### What this task involves:
Copies of all lines containing the string "køreskole" are needed from the data below.

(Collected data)
○ ○ ○ ○ ○ ○ ○

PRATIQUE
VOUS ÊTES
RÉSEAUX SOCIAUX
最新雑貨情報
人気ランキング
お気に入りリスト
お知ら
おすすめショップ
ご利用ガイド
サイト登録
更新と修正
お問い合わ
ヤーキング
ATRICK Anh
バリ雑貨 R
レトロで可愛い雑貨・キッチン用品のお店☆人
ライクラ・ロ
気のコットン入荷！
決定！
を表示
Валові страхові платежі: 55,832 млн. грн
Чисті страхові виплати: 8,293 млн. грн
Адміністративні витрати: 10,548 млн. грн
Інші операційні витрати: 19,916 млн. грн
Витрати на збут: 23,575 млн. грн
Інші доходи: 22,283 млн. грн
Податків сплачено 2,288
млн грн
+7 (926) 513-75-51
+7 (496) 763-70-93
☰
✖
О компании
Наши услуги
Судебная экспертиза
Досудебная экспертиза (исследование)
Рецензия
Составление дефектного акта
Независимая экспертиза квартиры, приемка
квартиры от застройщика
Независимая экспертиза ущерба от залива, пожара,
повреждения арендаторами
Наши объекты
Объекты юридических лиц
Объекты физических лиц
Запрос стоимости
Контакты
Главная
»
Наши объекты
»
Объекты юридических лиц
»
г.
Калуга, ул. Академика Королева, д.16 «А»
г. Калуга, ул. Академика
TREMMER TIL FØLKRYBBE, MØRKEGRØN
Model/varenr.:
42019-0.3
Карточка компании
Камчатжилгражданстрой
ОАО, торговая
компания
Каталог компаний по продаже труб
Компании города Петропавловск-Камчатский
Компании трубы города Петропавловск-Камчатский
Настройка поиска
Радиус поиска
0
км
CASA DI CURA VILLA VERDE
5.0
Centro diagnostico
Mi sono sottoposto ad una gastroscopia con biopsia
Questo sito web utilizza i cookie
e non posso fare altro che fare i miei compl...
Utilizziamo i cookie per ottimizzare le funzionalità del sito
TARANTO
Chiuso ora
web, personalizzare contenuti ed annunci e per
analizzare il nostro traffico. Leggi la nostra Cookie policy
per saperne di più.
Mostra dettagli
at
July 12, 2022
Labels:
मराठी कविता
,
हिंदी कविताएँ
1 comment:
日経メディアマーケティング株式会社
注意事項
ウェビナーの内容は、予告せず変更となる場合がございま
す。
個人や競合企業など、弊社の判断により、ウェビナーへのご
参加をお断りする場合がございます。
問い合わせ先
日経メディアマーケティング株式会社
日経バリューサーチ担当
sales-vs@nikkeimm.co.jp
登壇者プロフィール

○ ○ ○ ○ ○ ○ ○

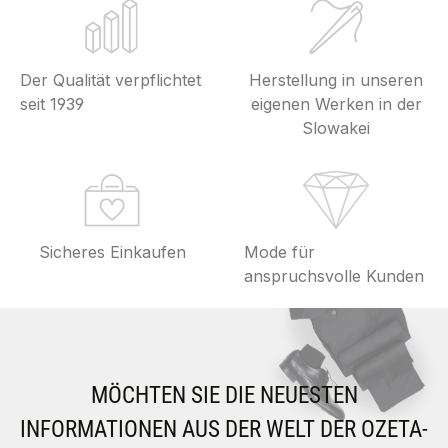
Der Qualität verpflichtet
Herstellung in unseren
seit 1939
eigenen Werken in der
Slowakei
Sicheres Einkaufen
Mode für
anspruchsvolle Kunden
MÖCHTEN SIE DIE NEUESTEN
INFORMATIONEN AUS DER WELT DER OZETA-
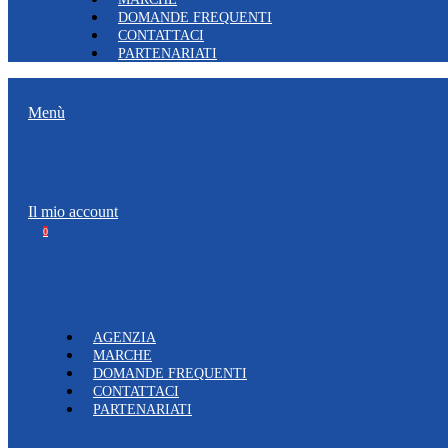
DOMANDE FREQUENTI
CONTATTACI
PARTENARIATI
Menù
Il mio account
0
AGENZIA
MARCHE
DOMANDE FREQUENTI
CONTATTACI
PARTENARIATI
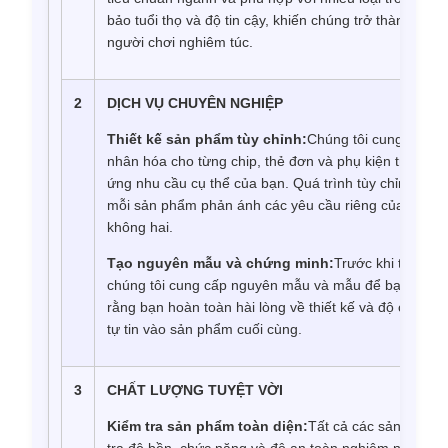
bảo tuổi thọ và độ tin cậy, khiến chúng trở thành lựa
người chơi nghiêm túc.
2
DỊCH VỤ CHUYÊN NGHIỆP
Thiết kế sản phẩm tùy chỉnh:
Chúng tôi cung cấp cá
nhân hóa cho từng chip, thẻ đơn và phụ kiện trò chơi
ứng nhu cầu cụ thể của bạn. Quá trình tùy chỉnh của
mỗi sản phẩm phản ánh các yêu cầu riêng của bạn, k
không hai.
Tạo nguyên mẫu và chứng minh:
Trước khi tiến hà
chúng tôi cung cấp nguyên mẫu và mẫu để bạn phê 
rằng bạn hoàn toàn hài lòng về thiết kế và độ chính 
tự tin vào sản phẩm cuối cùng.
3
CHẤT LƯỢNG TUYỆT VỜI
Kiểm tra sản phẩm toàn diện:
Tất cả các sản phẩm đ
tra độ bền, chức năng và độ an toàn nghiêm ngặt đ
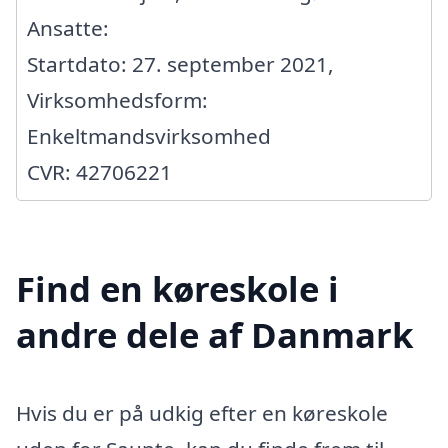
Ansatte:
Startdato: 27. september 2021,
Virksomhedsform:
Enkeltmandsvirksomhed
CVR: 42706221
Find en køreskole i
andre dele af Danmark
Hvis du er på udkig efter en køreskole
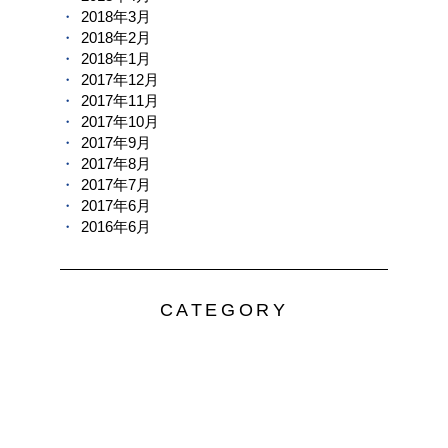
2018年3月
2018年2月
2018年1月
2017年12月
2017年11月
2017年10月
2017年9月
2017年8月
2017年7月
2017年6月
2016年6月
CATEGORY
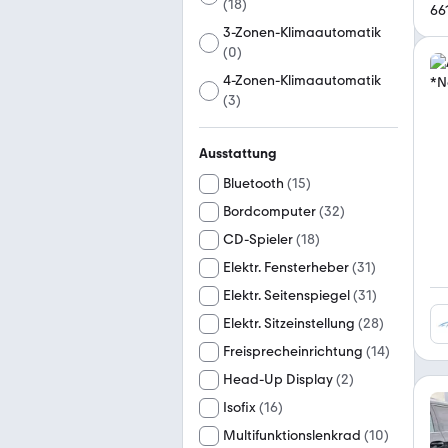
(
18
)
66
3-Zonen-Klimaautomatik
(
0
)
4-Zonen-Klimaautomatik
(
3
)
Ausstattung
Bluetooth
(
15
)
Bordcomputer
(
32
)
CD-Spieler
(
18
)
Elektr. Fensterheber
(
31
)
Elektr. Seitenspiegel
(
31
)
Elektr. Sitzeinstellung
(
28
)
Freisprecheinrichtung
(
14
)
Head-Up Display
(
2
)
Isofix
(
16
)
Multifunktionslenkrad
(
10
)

○ ○ ○ ○ ○ ○ ○

### Result for this exercise:
Find en køreskole i
Hvis du er på udkig efter en køreskole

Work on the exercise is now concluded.